→ **Data provided**
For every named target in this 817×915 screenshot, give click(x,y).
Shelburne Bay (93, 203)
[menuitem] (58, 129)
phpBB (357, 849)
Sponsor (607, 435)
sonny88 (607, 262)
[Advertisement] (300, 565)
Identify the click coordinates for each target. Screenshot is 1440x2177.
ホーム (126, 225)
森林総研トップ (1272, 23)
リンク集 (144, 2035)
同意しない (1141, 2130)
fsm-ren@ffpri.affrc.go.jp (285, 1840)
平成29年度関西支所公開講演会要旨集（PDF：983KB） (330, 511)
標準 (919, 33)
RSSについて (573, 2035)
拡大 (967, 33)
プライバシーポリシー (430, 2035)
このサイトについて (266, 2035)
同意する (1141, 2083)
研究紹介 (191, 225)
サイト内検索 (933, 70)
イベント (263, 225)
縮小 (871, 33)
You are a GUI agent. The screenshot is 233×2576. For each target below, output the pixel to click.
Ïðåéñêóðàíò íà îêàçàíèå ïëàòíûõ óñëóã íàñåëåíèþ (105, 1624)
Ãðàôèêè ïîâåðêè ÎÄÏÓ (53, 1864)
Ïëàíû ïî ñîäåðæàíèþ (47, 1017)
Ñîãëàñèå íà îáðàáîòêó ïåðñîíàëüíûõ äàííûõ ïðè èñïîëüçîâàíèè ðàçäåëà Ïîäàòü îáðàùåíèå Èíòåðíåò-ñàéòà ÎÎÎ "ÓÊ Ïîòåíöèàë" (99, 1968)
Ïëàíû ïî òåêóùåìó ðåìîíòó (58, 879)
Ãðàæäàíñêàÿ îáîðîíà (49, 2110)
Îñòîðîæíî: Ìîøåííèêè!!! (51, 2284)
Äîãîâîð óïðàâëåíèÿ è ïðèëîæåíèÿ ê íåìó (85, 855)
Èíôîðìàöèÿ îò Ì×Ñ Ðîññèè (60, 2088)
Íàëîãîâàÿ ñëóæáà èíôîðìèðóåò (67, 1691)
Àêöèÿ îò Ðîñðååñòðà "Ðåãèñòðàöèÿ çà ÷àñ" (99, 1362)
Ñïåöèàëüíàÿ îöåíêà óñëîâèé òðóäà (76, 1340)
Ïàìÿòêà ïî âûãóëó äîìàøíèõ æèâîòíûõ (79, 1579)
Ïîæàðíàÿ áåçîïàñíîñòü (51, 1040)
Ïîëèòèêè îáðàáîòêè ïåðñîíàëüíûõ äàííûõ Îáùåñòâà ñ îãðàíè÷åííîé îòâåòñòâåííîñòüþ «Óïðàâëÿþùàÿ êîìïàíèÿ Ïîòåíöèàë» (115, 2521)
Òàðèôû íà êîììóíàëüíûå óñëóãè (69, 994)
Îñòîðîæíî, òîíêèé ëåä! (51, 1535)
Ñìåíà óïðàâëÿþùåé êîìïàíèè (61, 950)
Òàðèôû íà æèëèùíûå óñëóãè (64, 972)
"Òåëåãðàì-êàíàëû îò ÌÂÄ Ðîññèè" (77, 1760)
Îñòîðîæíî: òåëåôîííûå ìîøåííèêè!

→ **What the exercise asks**
Please restate the whole listing word for word.

→ **Solution for this task**
For every named target in this 817×915 screenshot, give click(x,y).
Shelburne Bay (93, 203)
[menuitem] (58, 129)
phpBB (357, 849)
Sponsor (607, 435)
sonny88 (607, 262)
[Advertisement] (300, 565)
Identify the click coordinates for each target. Screenshot is 1440x2177.
ホーム (126, 225)
森林総研トップ (1272, 23)
リンク集 (144, 2035)
同意しない (1141, 2130)
fsm-ren@ffpri.affrc.go.jp (285, 1840)
平成29年度関西支所公開講演会要旨集（PDF：983KB） (330, 511)
標準 (919, 33)
RSSについて (573, 2035)
拡大 (967, 33)
プライバシーポリシー (430, 2035)
このサイトについて (266, 2035)
同意する (1141, 2083)
研究紹介 (191, 225)
サイト内検索 (933, 70)
イベント (263, 225)
縮小 (871, 33)
You are a GUI agent. The screenshot is 233×2576. For each target below, output the pixel to click.
Ïðåéñêóðàíò íà îêàçàíèå ïëàòíûõ óñëóã íàñåëåíèþ (105, 1624)
Ãðàôèêè ïîâåðêè ÎÄÏÓ (53, 1864)
Ïëàíû ïî ñîäåðæàíèþ (47, 1017)
Ñîãëàñèå íà îáðàáîòêó ïåðñîíàëüíûõ äàííûõ ïðè èñïîëüçîâàíèè ðàçäåëà Ïîäàòü îáðàùåíèå Èíòåðíåò-ñàéòà ÎÎÎ "ÓÊ Ïîòåíöèàë" (99, 1968)
Ïëàíû ïî òåêóùåìó ðåìîíòó (58, 879)
Ãðàæäàíñêàÿ îáîðîíà (49, 2110)
Îñòîðîæíî: Ìîøåííèêè!!! (51, 2284)
Äîãîâîð óïðàâëåíèÿ è ïðèëîæåíèÿ ê íåìó (85, 855)
Èíôîðìàöèÿ îò Ì×Ñ Ðîññèè (60, 2088)
Íàëîãîâàÿ ñëóæáà èíôîðìèðóåò (67, 1691)
Àêöèÿ îò Ðîñðååñòðà "Ðåãèñòðàöèÿ çà ÷àñ" (99, 1362)
Ñïåöèàëüíàÿ îöåíêà óñëîâèé òðóäà (76, 1340)
Ïàìÿòêà ïî âûãóëó äîìàøíèõ æèâîòíûõ (79, 1579)
Ïîæàðíàÿ áåçîïàñíîñòü (51, 1040)
Ïîëèòèêè îáðàáîòêè ïåðñîíàëüíûõ äàííûõ Îáùåñòâà ñ îãðàíè÷åííîé îòâåòñòâåííîñòüþ «Óïðàâëÿþùàÿ êîìïàíèÿ Ïîòåíöèàë» (115, 2521)
Òàðèôû íà êîììóíàëüíûå óñëóãè (69, 994)
Îñòîðîæíî, òîíêèé ëåä! (51, 1535)
Ñìåíà óïðàâëÿþùåé êîìïàíèè (61, 950)
Òàðèôû íà æèëèùíûå óñëóãè (64, 972)
"Òåëåãðàì-êàíàëû îò ÌÂÄ Ðîññèè" (77, 1760)
Îñòîðîæíî: òåëåôîííûå ìîøåííèêè!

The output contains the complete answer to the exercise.